Data Workflows

Reproducible Research for Biologists using Git

stylised image of an engineer fixing pipes in a jungle

Ever tried to run your amazing data analysis six months later? Or tried to share your code with a colleague? Was it a smooth and beautiful transition? Or did you spend hours trying to figure out what you did and why it doesn't work anymore? If so, this course is for you.

This course will introduce you to several tools that will up your data engineering game and make your research reproducible - both for future you and your collaborators. We will cover the basics of using Git and GitHub to manage your code and data, and how to use Python* tools to make your work more reproducible. We will cover the basics of version control, how to use GitHub to collaborate with others and how to use GitHub Actions to automate your workflow.

By the end of the course you will have a solid understanding of how to make your work more reproducible and save yourself future headaches.

* other programming languages can also be supported

What does the course cover?

Git and GitHub

We start the course by covering basic shell usage in your computer's terminal. We then move on to the git cli (command line interface), introducing the basic concepts of version control as we go, including: pushing, pulling and merging changes.

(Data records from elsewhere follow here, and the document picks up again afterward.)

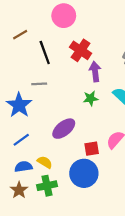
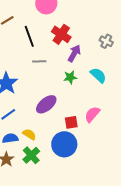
purple arrow: (95, 72) -> (74, 53), turned 36
gray line: (39, 84) -> (39, 61), moved
green cross: (47, 186) -> (31, 155), turned -30

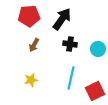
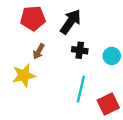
yellow star: (31, 80) -> (24, 75), moved, size x1.5

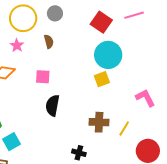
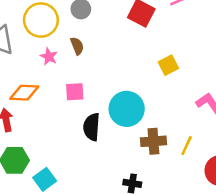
pink star: (17, 45) -> (49, 57), moved
cyan circle: (108, 55) -> (127, 109), moved
yellow square: (102, 79) -> (168, 65), moved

Once we're familiar with git cli basics we will move into the popular GitHub web interface, where we will cover the basics of creating and managing repositories, as well as the GitHub workflow using feature branches, pull requests and code reviews. We will also cover the concept of rebasing and how to use it to keep your git history clean and easy to follow. Finally we will demonstrate the power of GitHub Issues and Projects as a way to manage your work and collaborate with others.

Reproducibility (with Python)

The second part of the course will focus on some key ideas that you can use to improve the reproducibility of you work. This part of the course is usually done with a Python-first mentality but other programming languages can also be supported (see prerequisites).

We will cover virtual environments and reproducible dependency management (with Pipenv), environment and configuration files and an introduction to ensuring you don't break your code by adding automated testing (with pytest). Finally, we will go back into GitHub and show you how GitHub Actions can help you automate this and so much more.

Who is the course for?

Scientists at any career stage (including students) in biology and related areas of science and medicine who have some experience of coding in Python or another programming language (see prerequisites) and wish to expand their skills in the area of data engineering and reproducibility.

If you have no experience programming in any language then you may find our Python for Biologists course more appropriate.

Attendees usually work on their own laptops and are expected to install some programmes before the course. Any laptop or operating system is suitable.

A note on prerequisites

We expect attendees to have previous experience in Python, R or any other programming language. Programming skills should be equivalent to having done our Data Exploration course and built upon those skills in whichever language. If you are using any language other than Python, please make this clear when you organise or sign up for the course so we can be sure to show you the correct tools for your language.

Attendees should be comfortable installing applications on their own laptops and will be required to do so before the course, details of which will be provided closer to the time. Any laptop or operating system is suitable.